Council votes to override Landmark Preservation Board on historic designation:
"Excuse me, we're trying to conduct our meeting," Hon. Bethaida (Bea) Gonz lez had to remind the crowd at City Hall after a vote that ended the dispute over the property at 1100 E. Genesee St.
In a 3 to 6 vote at the Common Council meeting Monday, the house owned by the Ronald McDonald House was not designated as historic like the Syracuse Landmark Preservation Board had recommended.
A super majority, a vote of seven, was needed to pass the historical designation, dividing the Council with three "No's" for the only split during the meeting.
"In the event that the council decides to reject the recommendation there should be a reasoned basis in order to be legally defensible," said Nancy Larson, at the Common Council Study Session Monday before the vote.
Syracuse Common Councilor Michael Heagerty, who was the swing vote on this issue, does not believe they could substantiate historical designation.
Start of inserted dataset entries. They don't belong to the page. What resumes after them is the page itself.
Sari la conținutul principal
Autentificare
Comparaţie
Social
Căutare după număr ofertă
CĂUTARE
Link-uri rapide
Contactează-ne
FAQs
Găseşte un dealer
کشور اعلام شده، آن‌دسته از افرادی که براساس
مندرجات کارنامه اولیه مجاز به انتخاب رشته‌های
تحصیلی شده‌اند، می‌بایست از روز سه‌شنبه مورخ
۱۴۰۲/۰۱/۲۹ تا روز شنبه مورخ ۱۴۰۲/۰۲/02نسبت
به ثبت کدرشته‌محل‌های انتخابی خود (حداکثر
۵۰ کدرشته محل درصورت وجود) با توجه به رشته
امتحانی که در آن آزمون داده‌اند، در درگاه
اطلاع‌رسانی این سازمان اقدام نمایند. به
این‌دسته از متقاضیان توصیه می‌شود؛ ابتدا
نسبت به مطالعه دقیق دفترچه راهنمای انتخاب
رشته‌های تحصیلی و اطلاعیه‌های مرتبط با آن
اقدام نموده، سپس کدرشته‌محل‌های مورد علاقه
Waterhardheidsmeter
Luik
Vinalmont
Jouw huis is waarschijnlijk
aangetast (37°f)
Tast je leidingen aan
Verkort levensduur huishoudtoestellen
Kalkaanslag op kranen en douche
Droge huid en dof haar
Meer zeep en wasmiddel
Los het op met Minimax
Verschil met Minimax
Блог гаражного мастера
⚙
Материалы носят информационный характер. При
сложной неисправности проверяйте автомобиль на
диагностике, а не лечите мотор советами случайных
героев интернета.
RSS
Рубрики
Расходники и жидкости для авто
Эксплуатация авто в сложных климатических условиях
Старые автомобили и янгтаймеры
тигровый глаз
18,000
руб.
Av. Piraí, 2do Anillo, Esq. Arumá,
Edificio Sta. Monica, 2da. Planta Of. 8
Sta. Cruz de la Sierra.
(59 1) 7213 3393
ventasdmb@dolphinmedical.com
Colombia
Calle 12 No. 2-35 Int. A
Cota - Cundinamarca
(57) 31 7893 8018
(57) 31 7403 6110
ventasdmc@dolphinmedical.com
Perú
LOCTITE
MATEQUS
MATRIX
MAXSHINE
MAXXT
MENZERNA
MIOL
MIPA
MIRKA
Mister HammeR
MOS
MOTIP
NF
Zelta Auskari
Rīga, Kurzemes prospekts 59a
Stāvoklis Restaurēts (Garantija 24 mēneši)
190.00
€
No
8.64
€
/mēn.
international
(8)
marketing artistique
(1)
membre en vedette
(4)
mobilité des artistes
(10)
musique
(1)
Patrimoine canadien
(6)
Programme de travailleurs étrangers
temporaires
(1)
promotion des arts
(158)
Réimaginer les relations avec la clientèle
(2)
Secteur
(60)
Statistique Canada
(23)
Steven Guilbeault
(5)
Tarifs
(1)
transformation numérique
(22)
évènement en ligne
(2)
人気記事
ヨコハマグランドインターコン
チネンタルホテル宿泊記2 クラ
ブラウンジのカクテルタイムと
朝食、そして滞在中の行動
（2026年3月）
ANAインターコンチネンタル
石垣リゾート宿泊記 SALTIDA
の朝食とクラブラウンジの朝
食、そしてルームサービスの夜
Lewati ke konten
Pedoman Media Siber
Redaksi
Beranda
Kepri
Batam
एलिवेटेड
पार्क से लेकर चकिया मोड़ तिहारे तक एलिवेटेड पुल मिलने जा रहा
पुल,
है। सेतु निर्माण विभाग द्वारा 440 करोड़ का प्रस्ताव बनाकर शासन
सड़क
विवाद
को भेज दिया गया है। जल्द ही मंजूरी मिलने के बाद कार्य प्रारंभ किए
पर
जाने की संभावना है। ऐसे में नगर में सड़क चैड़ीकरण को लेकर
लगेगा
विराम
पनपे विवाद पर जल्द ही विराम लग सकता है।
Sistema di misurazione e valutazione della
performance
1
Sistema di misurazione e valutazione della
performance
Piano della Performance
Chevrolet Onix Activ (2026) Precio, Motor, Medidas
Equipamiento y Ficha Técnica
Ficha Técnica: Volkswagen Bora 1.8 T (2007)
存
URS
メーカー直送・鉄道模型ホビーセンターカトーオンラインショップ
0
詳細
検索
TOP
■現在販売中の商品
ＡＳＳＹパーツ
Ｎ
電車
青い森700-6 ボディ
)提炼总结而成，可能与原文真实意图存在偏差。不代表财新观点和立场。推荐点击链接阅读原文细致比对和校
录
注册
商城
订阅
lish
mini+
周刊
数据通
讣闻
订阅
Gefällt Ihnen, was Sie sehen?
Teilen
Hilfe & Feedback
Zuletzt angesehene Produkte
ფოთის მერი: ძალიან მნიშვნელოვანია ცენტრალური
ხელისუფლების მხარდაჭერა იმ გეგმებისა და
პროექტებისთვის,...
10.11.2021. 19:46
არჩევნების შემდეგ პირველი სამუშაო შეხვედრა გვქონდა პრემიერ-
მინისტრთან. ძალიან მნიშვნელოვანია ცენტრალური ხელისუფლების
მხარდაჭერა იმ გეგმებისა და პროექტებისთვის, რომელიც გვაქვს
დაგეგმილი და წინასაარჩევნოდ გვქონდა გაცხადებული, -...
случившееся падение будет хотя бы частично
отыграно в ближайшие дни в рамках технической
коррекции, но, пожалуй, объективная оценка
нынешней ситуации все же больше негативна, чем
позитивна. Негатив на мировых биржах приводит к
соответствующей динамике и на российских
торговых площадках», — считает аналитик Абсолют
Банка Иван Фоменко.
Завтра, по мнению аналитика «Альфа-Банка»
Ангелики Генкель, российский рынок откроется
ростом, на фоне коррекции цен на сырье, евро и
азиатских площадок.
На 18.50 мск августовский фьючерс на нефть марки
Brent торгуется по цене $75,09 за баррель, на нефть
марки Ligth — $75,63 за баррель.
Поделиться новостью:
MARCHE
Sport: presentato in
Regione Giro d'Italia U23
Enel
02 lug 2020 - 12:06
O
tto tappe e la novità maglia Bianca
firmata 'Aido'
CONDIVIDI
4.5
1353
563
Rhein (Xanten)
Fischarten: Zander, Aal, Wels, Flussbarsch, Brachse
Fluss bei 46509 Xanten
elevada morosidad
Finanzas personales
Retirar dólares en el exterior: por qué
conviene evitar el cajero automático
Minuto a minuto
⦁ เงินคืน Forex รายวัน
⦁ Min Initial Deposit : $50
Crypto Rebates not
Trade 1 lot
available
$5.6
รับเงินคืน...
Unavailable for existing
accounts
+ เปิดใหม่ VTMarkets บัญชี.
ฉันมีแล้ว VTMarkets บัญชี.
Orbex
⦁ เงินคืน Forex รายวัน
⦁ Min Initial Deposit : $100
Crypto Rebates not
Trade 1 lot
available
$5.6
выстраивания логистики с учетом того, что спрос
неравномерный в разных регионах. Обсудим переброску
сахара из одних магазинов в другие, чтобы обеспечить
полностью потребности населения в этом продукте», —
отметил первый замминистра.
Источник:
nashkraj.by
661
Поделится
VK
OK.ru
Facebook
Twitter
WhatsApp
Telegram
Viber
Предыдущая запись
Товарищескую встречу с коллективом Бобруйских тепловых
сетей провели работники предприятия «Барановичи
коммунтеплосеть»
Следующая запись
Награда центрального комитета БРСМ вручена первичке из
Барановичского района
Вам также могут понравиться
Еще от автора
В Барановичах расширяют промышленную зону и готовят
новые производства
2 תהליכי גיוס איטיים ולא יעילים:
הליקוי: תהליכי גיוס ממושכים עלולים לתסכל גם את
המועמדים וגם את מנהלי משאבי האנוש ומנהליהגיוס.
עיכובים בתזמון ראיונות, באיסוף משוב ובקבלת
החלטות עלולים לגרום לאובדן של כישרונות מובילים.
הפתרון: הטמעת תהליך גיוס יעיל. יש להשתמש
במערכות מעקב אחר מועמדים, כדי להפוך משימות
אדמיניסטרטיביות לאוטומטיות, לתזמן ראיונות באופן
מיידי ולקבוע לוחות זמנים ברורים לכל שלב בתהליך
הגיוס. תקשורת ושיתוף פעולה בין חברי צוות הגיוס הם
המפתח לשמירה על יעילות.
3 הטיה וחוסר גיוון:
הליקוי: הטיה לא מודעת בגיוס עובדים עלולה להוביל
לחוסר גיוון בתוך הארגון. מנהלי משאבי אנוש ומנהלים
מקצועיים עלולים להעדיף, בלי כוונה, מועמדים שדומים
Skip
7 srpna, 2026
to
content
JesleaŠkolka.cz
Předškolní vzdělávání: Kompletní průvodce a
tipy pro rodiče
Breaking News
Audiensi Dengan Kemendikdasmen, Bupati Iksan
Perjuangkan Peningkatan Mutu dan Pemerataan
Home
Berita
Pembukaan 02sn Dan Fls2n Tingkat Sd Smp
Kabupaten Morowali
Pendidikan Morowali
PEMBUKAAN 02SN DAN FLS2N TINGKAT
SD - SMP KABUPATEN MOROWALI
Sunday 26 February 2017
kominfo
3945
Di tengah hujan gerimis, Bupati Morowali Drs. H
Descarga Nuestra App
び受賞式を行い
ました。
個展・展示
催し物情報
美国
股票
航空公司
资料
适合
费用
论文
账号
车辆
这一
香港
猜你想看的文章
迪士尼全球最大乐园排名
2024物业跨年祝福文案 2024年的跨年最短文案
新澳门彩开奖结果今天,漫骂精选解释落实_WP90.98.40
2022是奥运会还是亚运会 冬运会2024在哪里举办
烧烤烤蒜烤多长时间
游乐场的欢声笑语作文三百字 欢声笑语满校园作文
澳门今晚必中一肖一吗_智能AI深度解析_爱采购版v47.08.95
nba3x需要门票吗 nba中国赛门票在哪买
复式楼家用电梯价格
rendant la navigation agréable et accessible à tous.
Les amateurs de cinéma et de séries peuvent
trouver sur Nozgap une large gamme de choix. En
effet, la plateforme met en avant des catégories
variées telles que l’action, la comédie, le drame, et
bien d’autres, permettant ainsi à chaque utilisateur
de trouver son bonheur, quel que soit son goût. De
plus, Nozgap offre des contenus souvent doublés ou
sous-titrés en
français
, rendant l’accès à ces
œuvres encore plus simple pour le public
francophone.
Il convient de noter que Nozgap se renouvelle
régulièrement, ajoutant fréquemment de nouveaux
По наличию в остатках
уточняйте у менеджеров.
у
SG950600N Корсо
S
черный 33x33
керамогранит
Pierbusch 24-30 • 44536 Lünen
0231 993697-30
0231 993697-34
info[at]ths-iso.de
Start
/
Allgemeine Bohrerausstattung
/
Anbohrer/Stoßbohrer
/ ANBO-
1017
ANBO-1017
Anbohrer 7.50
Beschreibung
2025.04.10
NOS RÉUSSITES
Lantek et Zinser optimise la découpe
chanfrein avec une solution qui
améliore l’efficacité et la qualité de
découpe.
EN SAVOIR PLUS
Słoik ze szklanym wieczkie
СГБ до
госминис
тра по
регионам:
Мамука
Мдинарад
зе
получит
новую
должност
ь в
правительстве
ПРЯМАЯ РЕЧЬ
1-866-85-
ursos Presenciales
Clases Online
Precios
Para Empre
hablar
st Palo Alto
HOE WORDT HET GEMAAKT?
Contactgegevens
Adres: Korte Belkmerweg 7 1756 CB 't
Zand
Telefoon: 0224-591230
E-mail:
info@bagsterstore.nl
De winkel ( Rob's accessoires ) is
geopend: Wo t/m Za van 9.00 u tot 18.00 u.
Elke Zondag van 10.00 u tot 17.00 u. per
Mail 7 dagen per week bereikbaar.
"They couldn't prove who built the home, nobody significant had lived in the home, nothing that created any kind of history in our city happened in that home.
There are several other pieces that could've been close but in my book they weren't close enough," he said.
Syracuse Common Councilor Kathleen Joy was one of six who voted to adopt the recommendation of the Landmark Preservation Board and the Planning Commission and to approve the designation.
"It's about following the city charter and city ordinances in the historic designation process," Joy said. "We must follow that process regardless of how we feel personally about the project or about the organization."
Although Syracuse Common Councilor Van B. Robinson also voted in favor of designation, not as a judgement to the purpose the building is to be used, but in adherence of the current laws and ordinances, he stated "A meeting will be called almost immediately to review and amend our existing ordinances."